Five search engines you should get to know

December 12, 2006

My gosh, did he say five? Turns out, all web browsers are not the same. With the amount of information exploding on the web–and your ability to put things together in a novel way one of the greatest tools in your toolkit–finding ways to access a variety of info is key part of your toolkit.

1) Google (of course). Not the oldest, but the best general purpose search engine. There are tricks to using any search engine efficiently, and Google has a nice tutorial, or you can use this cheat sheet. To keep up with things, its a good idea every once in a while to click Google’s more button just to see what craziness they’re up to. Like, fer example,

2) Google scholar (yeah, I’m cheating, but everything’s interconnected on the web anyway). This a powerful tool for finding recent articles on very precise subjects. I mean, Google Scholar can be scary dead-on good. Use it with Firefox (yes, I use two web browsers, more on that later) to quickly access at least the abstracts and citations of stuff you need to know. Use it side by side with your library’s website (and its built-in subscription access) to access the PDFs.
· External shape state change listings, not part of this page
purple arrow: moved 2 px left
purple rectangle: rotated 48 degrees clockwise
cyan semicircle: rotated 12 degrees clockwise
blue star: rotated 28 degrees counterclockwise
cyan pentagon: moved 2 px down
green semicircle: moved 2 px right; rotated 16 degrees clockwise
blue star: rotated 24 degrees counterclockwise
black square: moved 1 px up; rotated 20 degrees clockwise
3) Ask, formerly Askjeeves, is a stripped-down search engine that is Travelocity to Google’s Expedia, a competent competitior that excels at some stuff. For some reason, Ask.com seems to do image searches a bit better. Now, if you want a whole new type of image search….
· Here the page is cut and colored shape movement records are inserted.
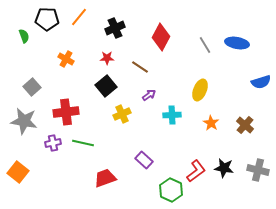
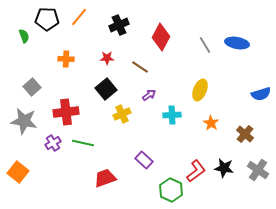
black cross: moved 4 px right, 3 px up
orange cross: rotated 28 degrees counterclockwise
blue semicircle: moved 12 px down
black square: moved 3 px down
brown cross: moved 9 px down
purple cross: rotated 21 degrees counterclockwise
gray cross: rotated 20 degrees clockwise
4) Retrievr is a Web2.0 app, which basically means “new technology, unique task, potentially cool” that allows you to sketch what you’re looking for and then searches Flickr for a match (for that matter, you can use Flickr’s own search window to explore its enormous photo stash in a more traditional (Web1.0?) word-based way). Not yet particularly useful, but a view to the future.

5) Casual Visualization is another Web2.0 app (boy, these guys seem to be having fun) that presents its search retreival in a 2-D space, so as to better describe relationships among the resulting images and text. Want to visualize a scientist’s personal brand? This is the app to do it. Until Google buys them out. Again, mainly just a toy at this point, but it smells like things to come. Or teen spirit. Maybe both.